After it became clear that the Nazis would be victorious after Hitler was sworn into power in January of 1933, with elections called for two months later, Grosz and his wife Eva fled as persecuted activists to New York, with their two sons, sailing separately to avoid suspicion. He worked tirelessly to integrate and successfully learned both English and the culture of his new country. Yet Grosz still struggled to convince Americans that Hitler’s cultural clampdown was an obvious precursor to stamping out civil rights first for women, minorities and the press—before finally eradicating them for all Germans.
In his 1934 work “Peace,” Grosz foretold that powerful countries would appease Hitler, leading to a Second World War. In the striking black-and-white piece, three cars race down a road, bearing the flags of Imperial Japan, Italy and the Second Spanish Republic. Egging them on is a car brazened with a Swastika.
Grosz created the work a full two years before the Spanish Civil War, three years before the Second Sino-Japanese War, and five years before World War II. It seemed too preposterous to be prophetic, and American culture critics dismissed the piece.
By the time Americans realized Grosz had been right, it was too late.

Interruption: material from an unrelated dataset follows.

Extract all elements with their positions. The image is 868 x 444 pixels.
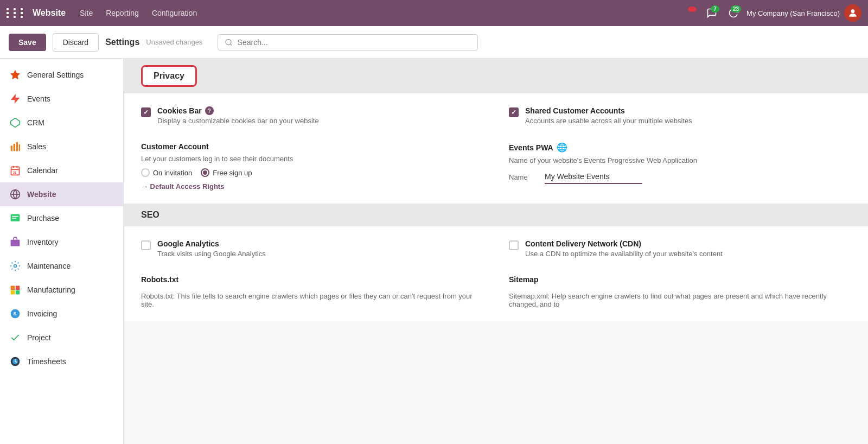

Decades later, in the spring of 1959, Grosz and his wife Eva moved back to Germany. Eva had been perpetually homesick, and Grosz was seeking emotional closure after years of exhibiting clear signs of trauma. Yet reentry in Berlin was difficult: Grosz had access to even fewer mental health resources than in the U.S.; the art world was in shambles, many of his friends were dead and political chaos continued in Germany with the looming Cold War. Then, on July 6, 1959, after a night out with friends, the inebriated artist slipped on the stairs of his apartment, dying in the hallway from the injuries. With him died his failed dream of warning the world of dictatorship.
So why is Grosz’s heroic story not better known?
In Germany, the reasons are twofold. For most Germans, lauding the risks that Grosz took also involves acknowledging that others - perhaps their parents, grandparents or great-grandparents - enabled Hitler’s rise by not speaking out as the artist did. Secondly, while Grosz was able to escape with some documents that facilitate research, the Nazis destroyed copious works and documents left in Berlin.
Americans, on the other hand, have an uneasy, centuries-old relationship with failure. Millions grew up with the fairytale that if an individual is fighting for what is right, that individual will certainly win and be rewarded for it.
Yet it is critical that we heed Grosz’s warning in our own time: the dismantling of civil rights is portended by the dismantling of culture. It is critical that members of a society recognize that there are times when risking our careers, and even our safety, may be necessary to protect that society’s future.
When others take those risks, the rest of us should pay attention.